Atualizado em 26 de maio de 2013 às 16:09
O movimentos, nos seus primeiros dias, em frente à catedral: a mensagem sobreviverá

DE LISBOA

E então as barracas do movimento Ocupe Londres, anarquicamente montadas na frente na Catedral de São Paulo, são retiradas pela polícia, conforme se esperava depois que a justiça londrina decidiu contra o protesto.

Foram quatro meses e meio de uma estranha vizinhança entre a suntuosa catedral e as humildes barracas. Desde o início ficou claro que a Igreja Anglicana se habituou tanto, desde a origem sob Henrique VIII, a olhar para a aristocracia que não consegue enxergar, ou mesmo suportar, os pobres. Espiritualmente, a Igreja Anglicana parece estar 100% com o 1%, e zero com os 99%, para usar as percentagens consagradas nos protestos contemporâneos iniciados em Wall Street.

Vi, de perto, surgir o acampamento. Lembro, numa de minhas visitas, uma jovem escrevendo com um giz rosa no chão: “Power to the People”. Acompanhei, de longe, em Lisboa, o desfecho. Fala-se em vinte prisões, mas não houve sombra da violência da polícia americana em situações semelhantes.

O que restou?

O movimento foi extremamente bem sucedido em sua principal finalidade: colocar na agenda dos homens públicos dos países desenvolvidos o indefensável processo de concentração de renda das últimas três décadas. Sob Reagan nos Estados Unidos e Thatcher no Reino Unido, os ricos das grandes potências foram amplamente beneficiados com políticas tributárias que os levaram a pagar proporcionalmente muito menos impostos que a classe média. Um dinheiro que deveria mitigar a pobreza acabou aumentando abjetamente o patrimônio dos superricos. “Ganância é bom”, disse um personagem de um filme que marcou aqueles dias, Wall Street.

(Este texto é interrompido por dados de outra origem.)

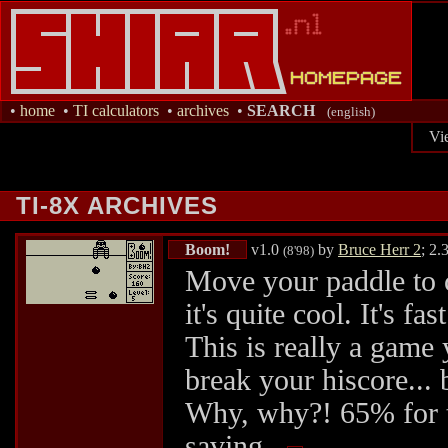
•
home
•
TI calculators
•
archives
•
SEARCH
(english)
Vi
TI-8X ARCHIVES
Boom!
v1.0
by
Bruce Herr 2
; 2.
(8'98)
Move your paddle to c
it's quite cool. It's f
This is really a game 
break your hiscore... 
Why, why?! 65% for th
saving..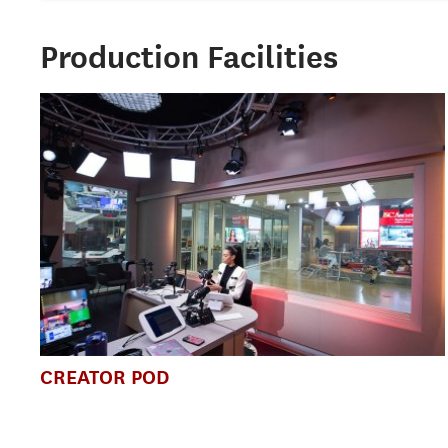
Production Facilities
CREATOR POD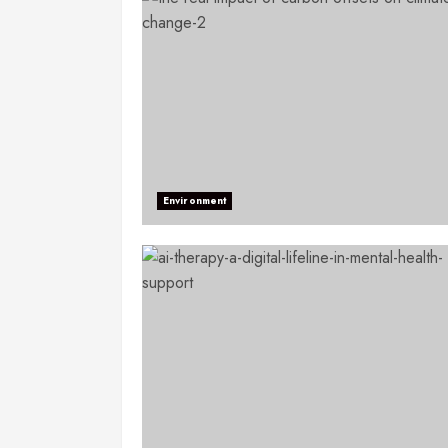
Environment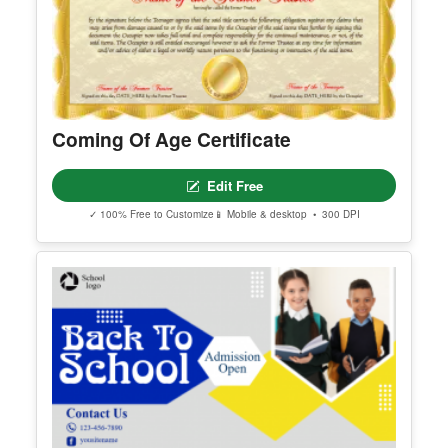
Coming Of Age Certificate
Edit Free
✓ 100% Free to Customize
📱 Mobile & desktop • 300 DPI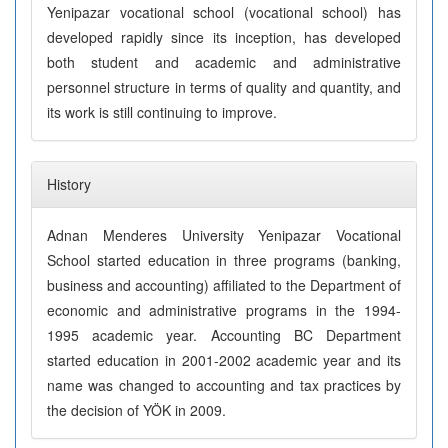
Yenipazar vocational school (vocational school) has
developed rapidly since its inception, has developed
both student and academic and administrative
personnel structure in terms of quality and quantity, and
its work is still continuing to improve.
History
Adnan Menderes University Yenipazar Vocational
School started education in three programs (banking,
business and accounting) affiliated to the Department of
economic and administrative programs in the 1994-
1995 academic year. Accounting BC Department
started education in 2001-2002 academic year and its
name was changed to accounting and tax practices by
the decision of YÖK in 2009.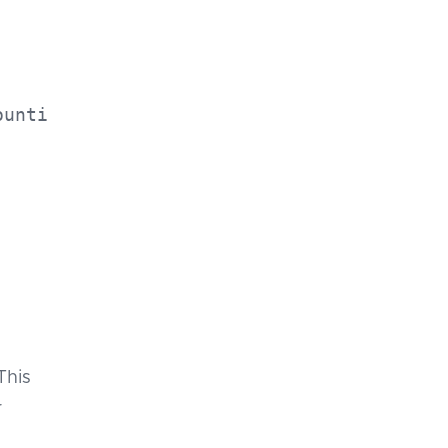
ounti
This
r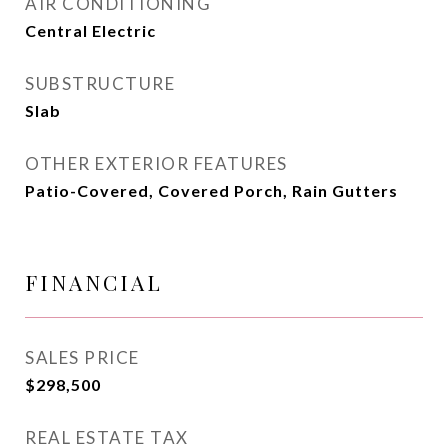
AIR CONDITIONING
Central Electric
SUBSTRUCTURE
Slab
OTHER EXTERIOR FEATURES
Patio-Covered, Covered Porch, Rain Gutters
FINANCIAL
SALES PRICE
$298,500
REAL ESTATE TAX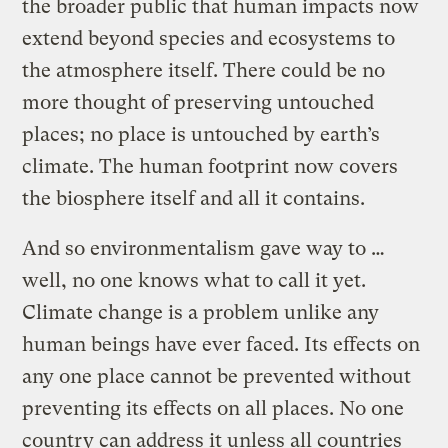
the broader public that human impacts now
extend beyond species and ecosystems to
the atmosphere itself. There could be no
more thought of preserving untouched
places; no place is untouched by earth’s
climate. The human footprint now covers
the biosphere itself and all it contains.
And so environmentalism gave way to …
well, no one knows what to call it yet.
Climate change is a problem unlike any
human beings have ever faced. Its effects on
any one place cannot be prevented without
preventing its effects on all places. No one
country can address it unless all countries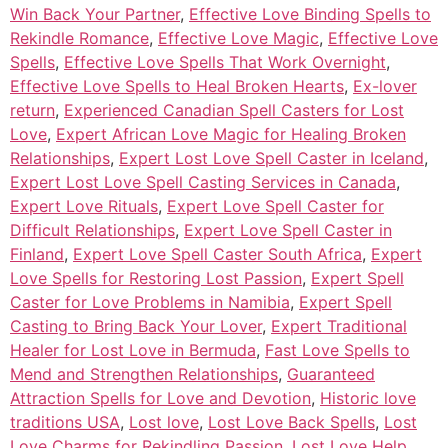
Win Back Your Partner
,
Effective Love Binding Spells to
Rekindle Romance
,
Effective Love Magic
,
Effective Love
Spells
,
Effective Love Spells That Work Overnight
,
Effective Love Spells to Heal Broken Hearts
,
Ex-lover
return
,
Experienced Canadian Spell Casters for Lost
Love
,
Expert African Love Magic for Healing Broken
Relationships
,
Expert Lost Love Spell Caster in Iceland
,
Expert Lost Love Spell Casting Services in Canada
,
Expert Love Rituals
,
Expert Love Spell Caster for
Difficult Relationships
,
Expert Love Spell Caster in
Finland
,
Expert Love Spell Caster South Africa
,
Expert
Love Spells for Restoring Lost Passion
,
Expert Spell
Caster for Love Problems in Namibia
,
Expert Spell
Casting to Bring Back Your Lover
,
Expert Traditional
Healer for Lost Love in Bermuda
,
Fast Love Spells to
Mend and Strengthen Relationships
,
Guaranteed
Attraction Spells for Love and Devotion
,
Historic love
traditions USA
,
Lost love
,
Lost Love Back Spells
,
Lost
Love Charms for Rekindling Passion
,
Lost Love Help
,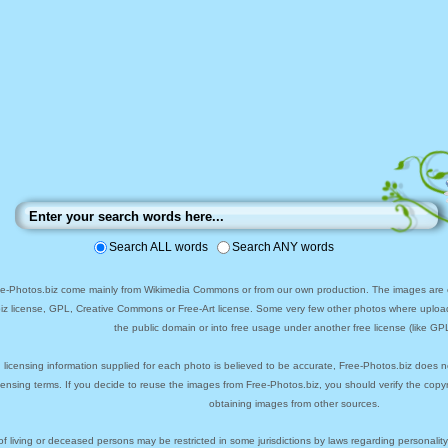
Search ALL words
Search ANY words
ee-Photos.biz come mainly from Wikimedia Commons or from our own production. The images are ei
biz license, GPL, Creative Commons or Free-Art license. Some very few other photos where uploa
the public domain or into free usage under another free license (like GPL
 licensing information supplied for each photo is believed to be accurate, Free-Photos.biz does n
icensing terms. If you decide to reuse the images from Free-Photos.biz, you should verify the cop
obtaining images from other sources.
of living or deceased persons may be restricted in some jurisdictions by laws regarding personalit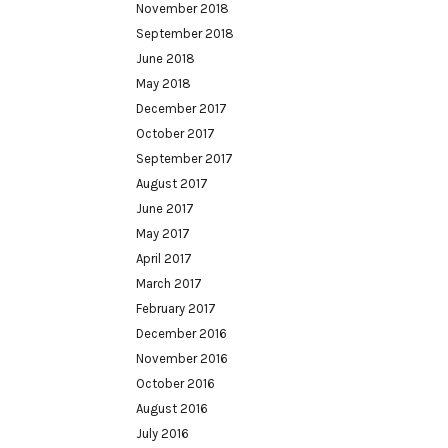
November 2018
September 2018
June 2018
May 2018
December 2017
October 2017
September 2017
August 2017
June 2017
May 2017
April 2017
March 2017
February 2017
December 2016
November 2016
October 2016
August 2016
July 2016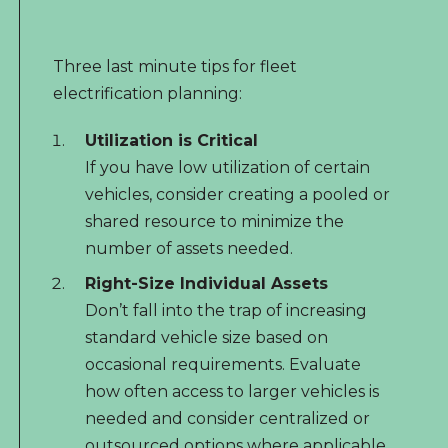
Three last minute tips for fleet
electrification planning:
Utilization is Critical
If you have low utilization of certain
vehicles, consider creating a pooled or
shared resource to minimize the
number of assets needed.
Right-Size Individual Assets
Don’t fall into the trap of increasing
standard vehicle size based on
occasional requirements. Evaluate
how often access to larger vehicles is
needed and consider centralized or
outsourced options where applicable.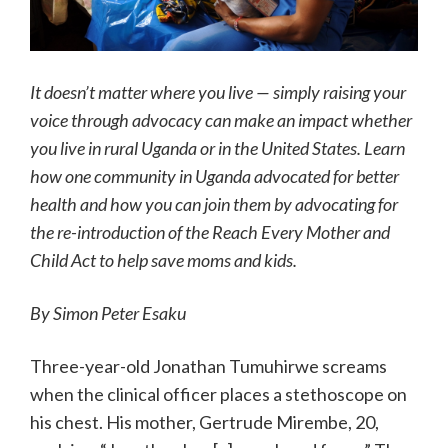
It doesn’t matter where you live — simply raising your
voice through advocacy can make an impact whether
you live in rural Uganda or in the United States. Learn
how one community in Uganda advocated for better
health and how you can join them by advocating for
the re-introduction of the Reach Every Mother and
Child Act to help save moms and kids.
By
Simon Peter Esaku
Three-year-old Jonathan Tumuhirwe screams
when the clinical officer places a stethoscope on
his chest. His mother, Gertrude Mirembe, 20,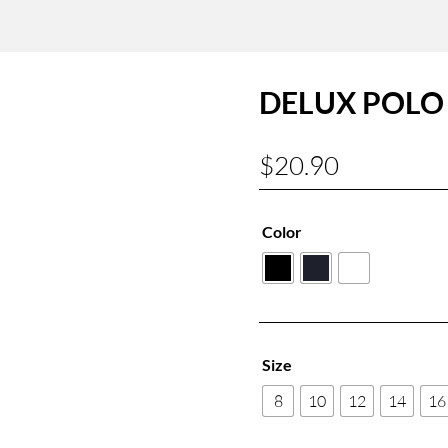
DELUX POLO 
$
20.90
Color
Size
8
10
12
14
16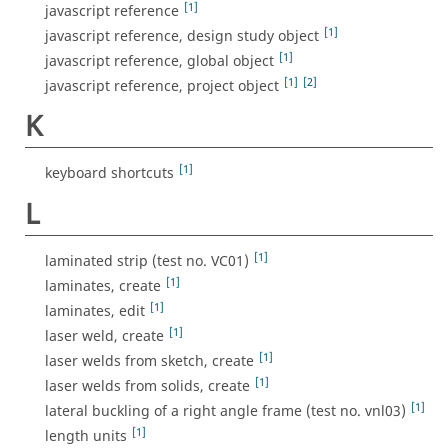
[1]
javascript reference
[1]
javascript reference, design study object
[1]
javascript reference, global object
[1]
[2]
javascript reference, project object
K
[1]
keyboard shortcuts
L
[1]
laminated strip (test no. VC01)
[1]
laminates, create
[1]
laminates, edit
[1]
laser weld, create
[1]
laser welds from sketch, create
[1]
laser welds from solids, create
[1]
lateral buckling of a right angle frame (test no. vnl03)
[1]
length units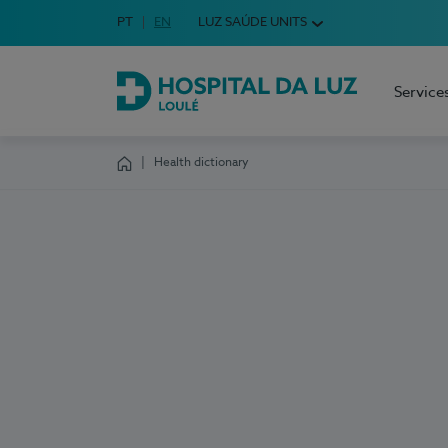
Idioma em Português
PT
English Language
EN
LUZ SAÚDE UNITS
Choose your language
Service
Hospital da Luz Loulé
Health dictionary
Homepage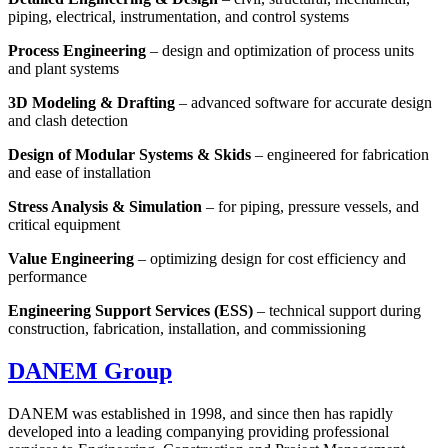
piping, electrical, instrumentation, and control systems
Process Engineering
– design and optimization of process units
and plant systems
3D Modeling & Drafting
– advanced software for accurate design
and clash detection
Design of Modular Systems & Skids
– engineered for fabrication
and ease of installation
Stress Analysis & Simulation
– for piping, pressure vessels, and
critical equipment
Value Engineering
– optimizing design for cost efficiency and
performance
Engineering Support Services (ESS)
– technical support during
construction, fabrication, installation, and commissioning
DANEM
Group
DANEM was established in 1998, and since then has rapidly
developed into a leading companying providing professional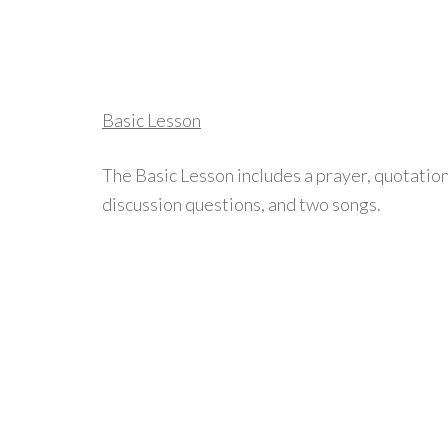
Basic Lesson
The Basic Lesson includes a prayer, quotation
discussion questions, and two songs.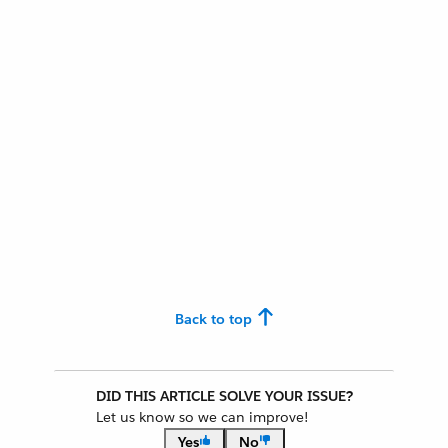
Back to top
DID THIS ARTICLE SOLVE YOUR ISSUE?
Let us know so we can improve!
Yes
No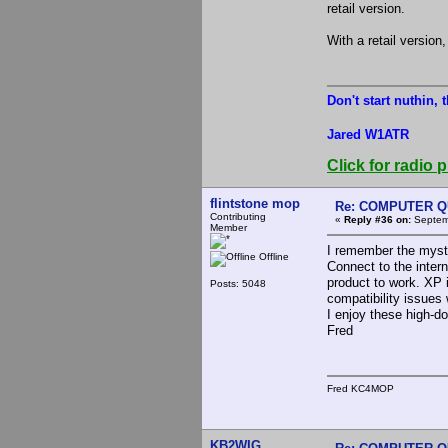
retail version.
With a retail version
Don't start nuthin, 
Jared W1ATR
Click for radio p
flintstone mop
Re: COMPUTER Q
Contributing
«
Reply #36 on:
Septemb
Member
I remember the myste
Offline
Connect to the intern
product to work. XP i
Posts: 5048
compatibility issues
I enjoy these high-d
Fred
Fred KC4MOP
KB2WIG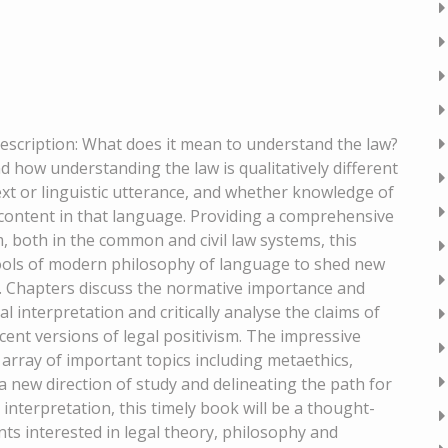
 Description: What does it mean to understand the law?
 how understanding the law is qualitatively different
ext or linguistic utterance, and whether knowledge of
l content in that language. Providing a comprehensive
m, both in the common and civil law systems, this
 tools of modern philosophy of language to shed new
ry. Chapters discuss the normative importance and
l interpretation and critically analyse the claims of
cent versions of legal positivism. The impressive
 array of important topics including metaethics,
a new direction of study and delineating the path for
interpretation, this timely book will be a thought-
ts interested in legal theory, philosophy and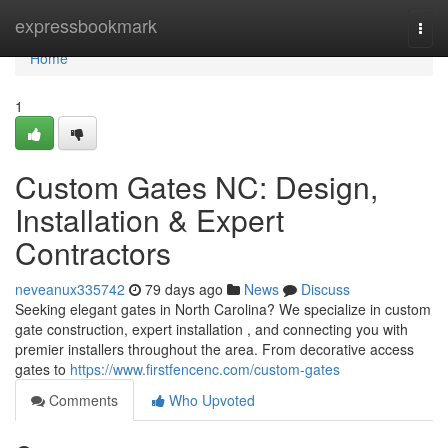
Home
expressbookmark
Togg
navi
Home
1
Custom Gates NC: Design,
Installation & Expert
Contractors
neveanux335742
79 days ago
News
Discuss
Seeking elegant gates in North Carolina? We specialize in custom
gate construction, expert installation , and connecting you with
premier installers throughout the area. From decorative access
gates to
https://www.firstfencenc.com/custom-gates
Comments
Who Upvoted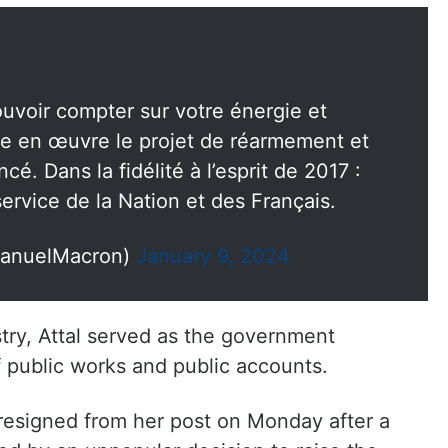
pouvoir compter sur votre énergie et
e en œuvre le projet de réarmement et
cé. Dans la fidélité à l’esprit de 2017 :
rvice de la Nation et des Français.
anuelMacron)
January 9, 2024
try, Attal served as the government
 public works and public accounts.
resigned from her post on Monday after a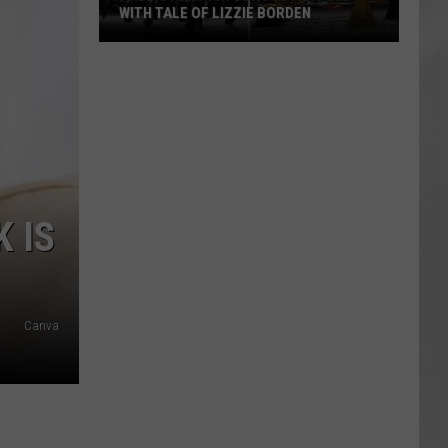
WITH TALE OF LIZZIE BORDEN
AR
SUBMIT YOUR EVENT
Arlington
High
School
Wins
Big
With
Tale
 IS
of
Lizzie
Borden
Canva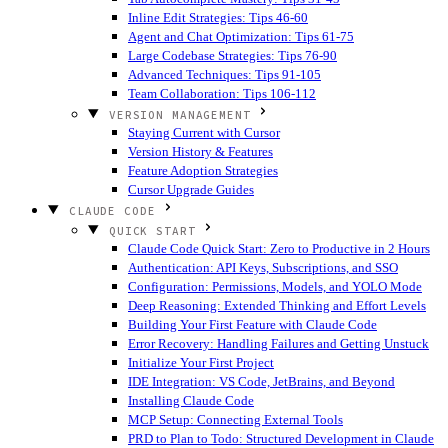
Inline Edit Strategies: Tips 46-60
Agent and Chat Optimization: Tips 61-75
Large Codebase Strategies: Tips 76-90
Advanced Techniques: Tips 91-105
Team Collaboration: Tips 106-112
VERSION MANAGEMENT
Staying Current with Cursor
Version History & Features
Feature Adoption Strategies
Cursor Upgrade Guides
CLAUDE CODE
QUICK START
Claude Code Quick Start: Zero to Productive in 2 Hours
Authentication: API Keys, Subscriptions, and SSO
Configuration: Permissions, Models, and YOLO Mode
Deep Reasoning: Extended Thinking and Effort Levels
Building Your First Feature with Claude Code
Error Recovery: Handling Failures and Getting Unstuck
Initialize Your First Project
IDE Integration: VS Code, JetBrains, and Beyond
Installing Claude Code
MCP Setup: Connecting External Tools
PRD to Plan to Todo: Structured Development in Claude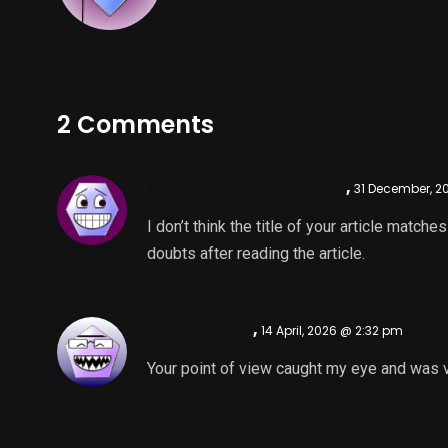
2 Comments
binance US registrieren
,
31 December, 2
I don’t think the title of your article match
doubts after reading the article.
binance kod
,
14 April, 2026 @ 2:32 pm
Your point of view caught my eye and was ve
Comments are closed.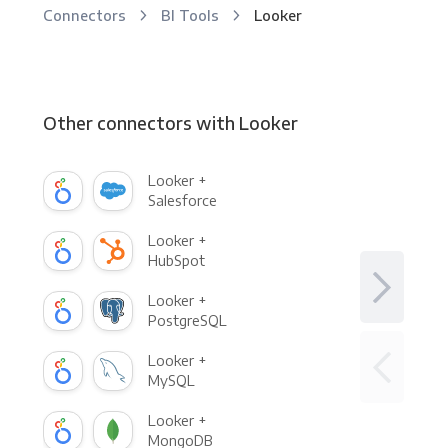
Connectors
BI Tools
Looker
Other connectors with Looker
Looker +
Salesforce
Looker +
HubSpot
Looker +
PostgreSQL
Looker +
MySQL
Looker +
MongoDB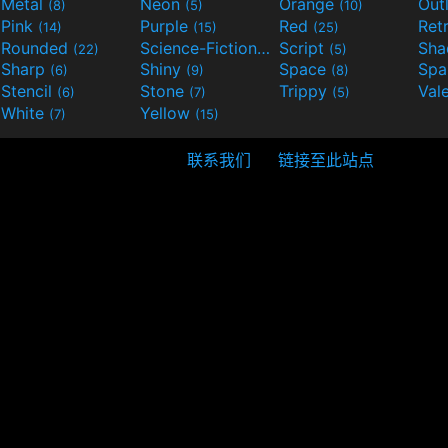
Metal
Neon
Orange
Out
(8)
(5)
(10)
Pink
Purple
Red
Ret
(14)
(15)
(25)
Rounded
Science-Fiction
Script
Sh
(22)
(9)
(5)
Sharp
Shiny
Space
Spa
(6)
(9)
(8)
Stencil
Stone
Trippy
Val
(6)
(7)
(5)
White
Yellow
(7)
(15)
联系我们
链接至此站点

Desfeitas as barracas, esta mensagem fica.

Sem as tendas, não teria com certeza havido furor entre os britânicos em torno do bônus milionário do presidente do RBS, um banco que foi socorrido em 2009 com dinheiro do contribuinte. No ano passado, o RBS deu um prejuízo bilionário – e mesmo assim seu presidente estava prestes a pegar seus bônus quando a controvérsia se instalou. Com clara relutância, ele renunciou enfim à recompensa sem sentido.

Sem as tendas em Wall Street, Obama não teria – depois de quase um mandato inteiro – colocado em seu projeto de reeleição a promessa de combater a avassaladora pobreza que cobre os Estados Unidos. Quarenta e cinco milhões de americanos, segundo o censo, ou 15% da população, vivem abaixo da linha da pobreza.

Os protestos da série “Ocupe” acordaram o mundo para uma desigualdade tenebrosa que, em outros tempos, custaram a cabeça de reis.

Mesmo com as barracas desmontadas e tiradas da vista das pessoas, a mensagem delas jamais será esquecida – e delas resultará, certamente, um mundo menos desigual.